Create an interactive chatbot, eccentric virtual character, or spoken word game centered around computing with speech input and/or speech output. For example, you might make a rhyming game or memory challenge; a voice-controlled book; a voice-controlled painting tool; a text adventure; or an oracular interlocutor (think: Monty Python's Keeper of the Bridge of Death). Consider the creative affordances of using a tightly restricted vocabulary as well as the dramatic potential of rhythm, intonation, and volume of speech. Keep in mind that speech recognition is error-prone, so find ways to embrace the lag and the glitches—at least, for another couple of years. Graphics are optional.

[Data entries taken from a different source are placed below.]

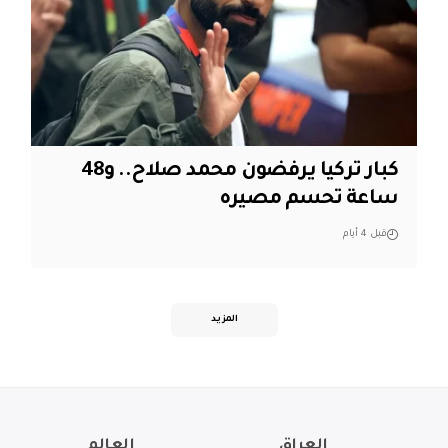
كبار تركيا يرفضون محمد صلاح.. و48
ساعة تحسم مصيره
قبل 4 أيام
المزيد
العراق
العالم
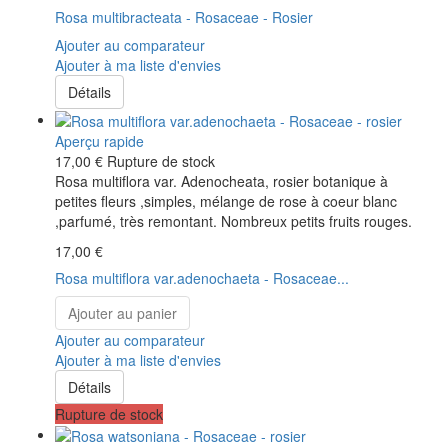
Rosa multibracteata - Rosaceae - Rosier
Ajouter au comparateur
Ajouter à ma liste d'envies
Détails
Aperçu rapide
17,00 €
Rupture de stock
Rosa multiflora var. Adenocheata, rosier botanique à
petites fleurs ,simples, mélange de rose à coeur blanc
,parfumé, très remontant. Nombreux petits fruits rouges.
17,00 €
Rosa multiflora var.adenochaeta - Rosaceae...
Ajouter au panier
Ajouter au comparateur
Ajouter à ma liste d'envies
Détails
Rupture de stock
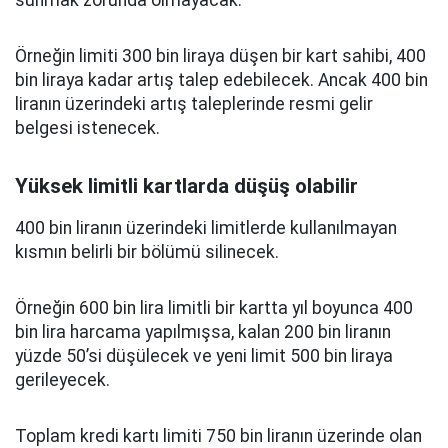
sunmak zorunda olmayacak.
Örneğin limiti 300 bin liraya düşen bir kart sahibi, 400
bin liraya kadar artış talep edebilecek. Ancak 400 bin
liranın üzerindeki artış taleplerinde resmi gelir
belgesi istenecek.
Yüksek limitli kartlarda düşüş olabilir
400 bin liranın üzerindeki limitlerde kullanılmayan
kısmın belirli bir bölümü silinecek.
Örneğin 600 bin lira limitli bir kartta yıl boyunca 400
bin lira harcama yapılmışsa, kalan 200 bin liranın
yüzde 50’si düşülecek ve yeni limit 500 bin liraya
gerileyecek.
Toplam kredi kartı limiti 750 bin liranın üzerinde olan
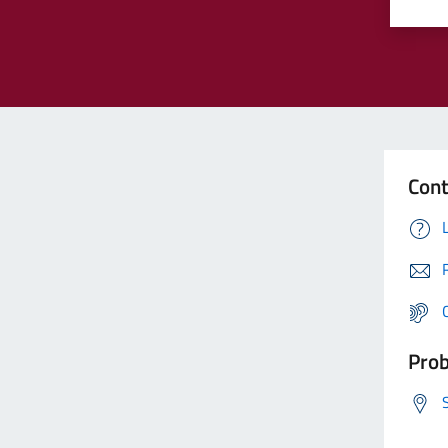
Cont
Prob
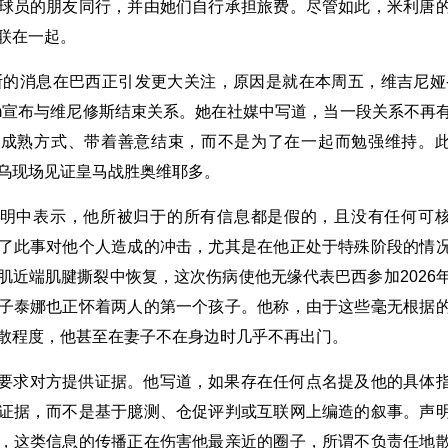
球员的朋友同行，并由她们自行承担旅费。尽管如此，米利唐
联在一起。
斯的消息在巴西正引发更大关注，原因是就在本周五，维吉尼娅
gram宣布与维尼修斯结束关系。她在社媒中写道，当一段关系不再
以成熟方式、带着善意结束，而不是为了在一起而勉强维持。
乌现场见证皇马战胜奥维耶多。
明中表示，他所被归于的所有信息都是假的，且没有任何可
了此事对他个人造成的冲击，尤其是在他正处于特殊阶段的情
肌近端肌腱撕裂中恢复，这次伤病使他无缘代表巴西参加2026
子泰娜也正怀着两人的第一个孩子。他称，由于这些毫无根据
散程度，他甚至在妻子不在身边时几乎不再出门。
要求对方提供证据。他写道，如果存在任何点名提及他的具体
证据，而不是基于臆测、仓促评判或互联网上编造的叙事。声
，这类信息的传播正在伤害他最亲近的圈子，所谓不负责任地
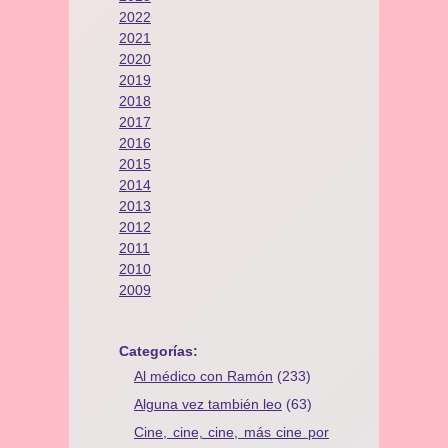
2022
2021
2020
2019
2018
2017
2016
2015
2014
2013
2012
2011
2010
2009
Categorías:
Al médico con Ramón
(233)
Alguna vez también leo
(63)
Cine, cine, cine, más cine por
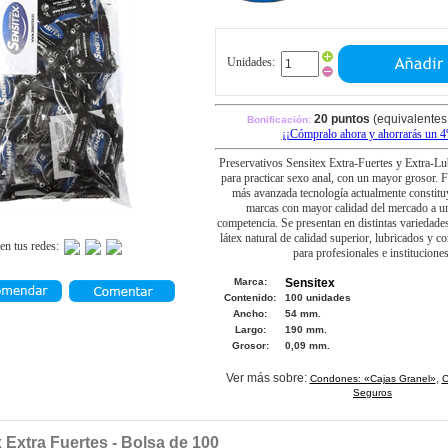
Unidades:
20 puntos
(equivalentes 
Bonificación:
¡¡Cómpralo ahora y
ahorrarás un 
Preservativos Sensitex Extra-Fuertes y Extra-Lu
para practicar sexo anal, con un mayor grosor. 
más avanzada tecnología actualmente constitu
marcas con mayor calidad del mercado a un
competencia. Se presentan en distintas variedade
látex natural de calidad superior, lubricados y co
en tus redes:
para profesionales e instituciones
Marca:
Sensitex
Contenido:
100 unidades
Ancho:
54 mm.
Largo:
190 mm.
Grosor:
0,09 mm.
Ver más sobre:
,
Condones: «Cajas Granel»
C
Seguros
 Extra Fuertes - Bolsa de 100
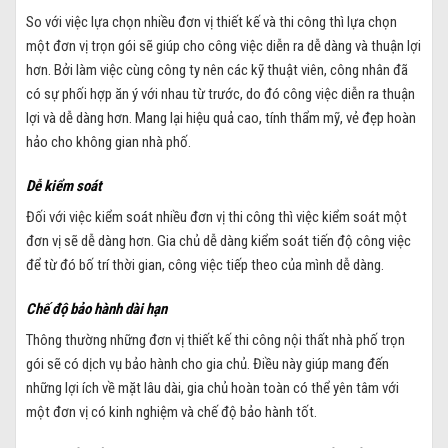
So với việc lựa chọn nhiều đơn vị thiết kế và thi công thì lựa chọn
một đơn vị trọn gói sẽ giúp cho công việc diễn ra dễ dàng và thuận lợi
hơn. Bởi làm việc cùng công ty nên các kỹ thuật viên, công nhân đã
có sự phối hợp ăn ý với nhau từ trước, do đó công việc diễn ra thuận
lợi và dễ dàng hơn. Mang lại hiệu quả cao, tính thẩm mỹ, vẻ đẹp hoàn
hảo cho không gian nhà phố.
Dễ kiểm soát
Đối với việc kiểm soát nhiều đơn vị thi công thì việc kiểm soát một
đơn vị sẽ dễ dàng hơn. Gia chủ dễ dàng kiểm soát tiến độ công việc
để từ đó bố trí thời gian, công việc tiếp theo của mình dễ dàng.
Chế độ bảo hành dài hạn
Thông thường những đơn vị thiết kế thi công nội thất nhà phố trọn
gói sẽ có dịch vụ bảo hành cho gia chủ. Điều này giúp mang đến
những lợi ích về mặt lâu dài, gia chủ hoàn toàn có thể yên tâm với
một đơn vị có kinh nghiệm và chế độ bảo hành tốt.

The capacity to speak has long been perceived as a sign of intelligence. For this reason, machines that speak can seem uncanny or even supernatural, as they decouple ancient bindings between voice, living matter, and intelligence. In the field of interaction design, voice interfaces are thought to make technologies more intuitive and accessible than their visual or typographic counterparts—but such anthropomorphized machines do this at the expense of our ability to accurately estimate how much they actually “understand.”

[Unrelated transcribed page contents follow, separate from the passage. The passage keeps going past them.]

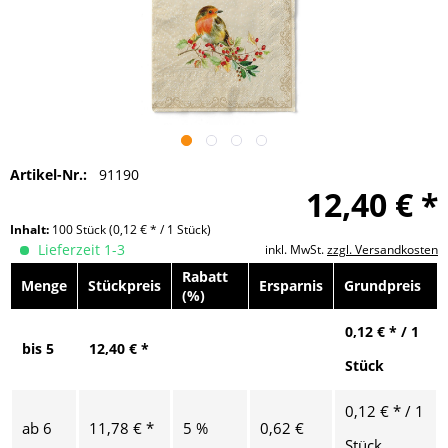
Artikel-Nr.:
91190
12,40 € *
Inhalt:
100 Stück
(0,12 € * / 1 Stück)
Lieferzeit 1-3
inkl. MwSt.
zzgl. Versandkosten
Rabatt
Menge
Stückpreis
Ersparnis
Grundpreis
(%)
0,12 € * / 1
bis
5
12,40 € *
Stück
0,12 € * / 1
ab
6
11,78 € *
5 %
0,62 €
Stück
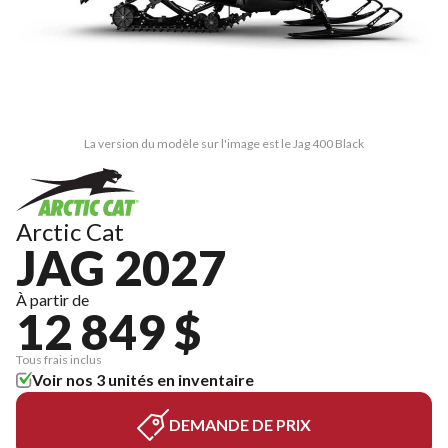
La version du modèle sur l'image est le Jag 400 Black
Arctic Cat
JAG 2027
À partir de
12 849 $
Tous frais inclus
Voir nos 3 unités en inventaire
DEMANDE DE PRIX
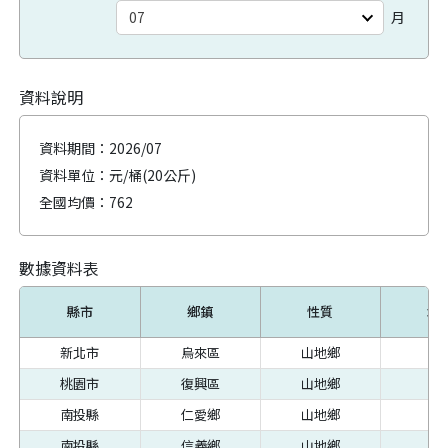
月
資料說明
資料期間：
2026/07
資料單位：元/桶(20公斤)
全國均價：
762
數據資料表
縣市
鄉鎮
性質
均
新北市
烏來區
山地鄉
83
桃園市
復興區
山地鄉
78
南投縣
仁愛鄉
山地鄉
75
南投縣
信義鄉
山地鄉
79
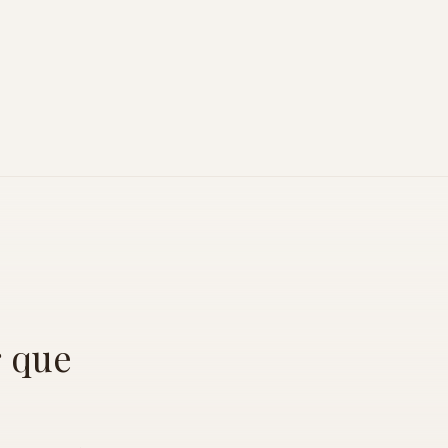
s
que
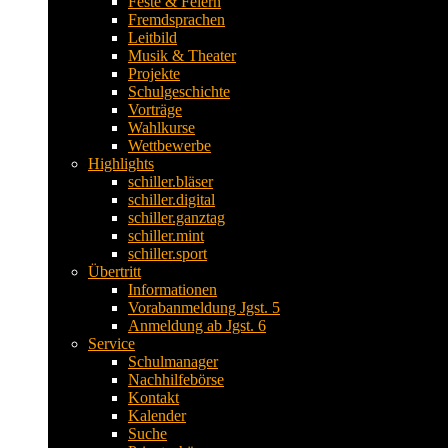
Feste & Feiern
Fremdsprachen
Leitbild
Musik & Theater
Projekte
Schulgeschichte
Vorträge
Wahlkurse
Wettbewerbe
Highlights
schiller.bläser
schiller.digital
schiller.ganztag
schiller.mint
schiller.sport
Übertritt
Informationen
Vorabanmeldung Jgst. 5
Anmeldung ab Jgst. 6
Service
Schulmanager
Nachhilfebörse
Kontakt
Kalender
Suche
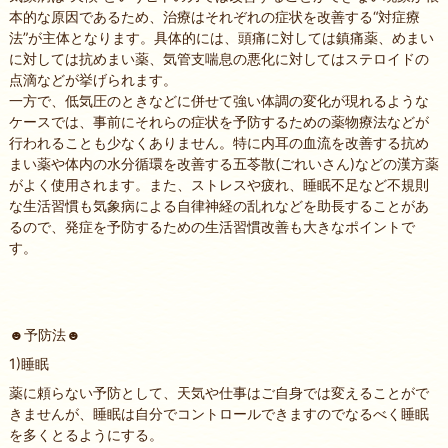
本的な原因であるため、治療はそれぞれの症状を改善する“対症療
法”が主体となります。具体的には、頭痛に対しては鎮痛薬、めまい
に対しては抗めまい薬、気管支喘息の悪化に対してはステロイドの
点滴などが挙げられます。
一方で、低気圧のときなどに併せて強い体調の変化が現れるような
ケースでは、事前にそれらの症状を予防するための薬物療法などが
行われることも少なくありません。特に内耳の血流を改善する抗め
まい薬や体内の水分循環を改善する五苓散(ごれいさん)などの漢方薬
がよく使用されます。また、ストレスや疲れ、睡眠不足など不規則
な生活習慣も気象病による自律神経の乱れなどを助長することがあ
るので、発症を予防するための生活習慣改善も大きなポイントで
す。
☻予防法☻
1)睡眠
薬に頼らない予防として、天気や仕事はご自身では変えることがで
きませんが、睡眠は自分でコントロールできますのでなるべく睡眠
を多くとるようにする。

In a conversation, information is transmitted and received on multiple registers—in not only what is said, but also how it is delivered, and by whom. We have exquisitely tuned capacities for inferring contextual information like emotion, gender, age, health, and socioeconomic status from a speaking voice. Intonation, rhythm, pace, and rhyme are also used to create drama, suspense, sarcasm, and humor. When creating new experiences through speech, simple operations may be the most generative. For example, a vast range of meanings can arise just from altering the emphasis of words in a sentence.

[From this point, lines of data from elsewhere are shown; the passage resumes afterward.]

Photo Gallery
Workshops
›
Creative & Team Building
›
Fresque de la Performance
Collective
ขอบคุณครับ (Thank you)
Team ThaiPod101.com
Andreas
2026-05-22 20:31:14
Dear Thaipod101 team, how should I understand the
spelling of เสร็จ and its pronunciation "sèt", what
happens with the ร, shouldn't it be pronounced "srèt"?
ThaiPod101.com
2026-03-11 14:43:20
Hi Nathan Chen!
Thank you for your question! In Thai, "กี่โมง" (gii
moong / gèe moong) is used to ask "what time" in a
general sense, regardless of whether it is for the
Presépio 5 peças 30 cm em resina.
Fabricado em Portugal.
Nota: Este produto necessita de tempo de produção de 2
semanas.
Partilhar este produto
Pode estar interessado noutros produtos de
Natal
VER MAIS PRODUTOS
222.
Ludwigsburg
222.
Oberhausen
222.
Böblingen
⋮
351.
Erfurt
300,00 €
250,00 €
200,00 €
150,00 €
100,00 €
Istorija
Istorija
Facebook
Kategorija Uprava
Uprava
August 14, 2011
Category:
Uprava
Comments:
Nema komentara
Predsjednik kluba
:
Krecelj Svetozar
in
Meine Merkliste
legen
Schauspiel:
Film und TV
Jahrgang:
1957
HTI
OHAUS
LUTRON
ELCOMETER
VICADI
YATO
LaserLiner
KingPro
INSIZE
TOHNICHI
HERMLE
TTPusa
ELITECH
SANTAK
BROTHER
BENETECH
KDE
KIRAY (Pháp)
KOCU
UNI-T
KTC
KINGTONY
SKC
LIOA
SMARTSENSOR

Speech has a key paralinguistic social role. Through chit-chat and banter we establish trust, build relations, and create intimacy. Wordplay, punnery, and other playful verbal exchanges create a protected space for this social activity by exploiting ambiguities in the rules of language itself. Culture is embedded and propagated in the protocols of knock-knock jokes, call-and-response songs, and once-upon-a-time fairy tales. These rule-based media lend themselves well to creative manipulation with code. Some potentially helpful tools to algorithmically generate speech include context-free grammars, Markov chains, recurrent neural nets (RNN), and long short-term memory (LSTM) systems. Note that some commercial speech analysis tools transmit the users’ voice data to the cloud, raising issues of data ownership and privacy.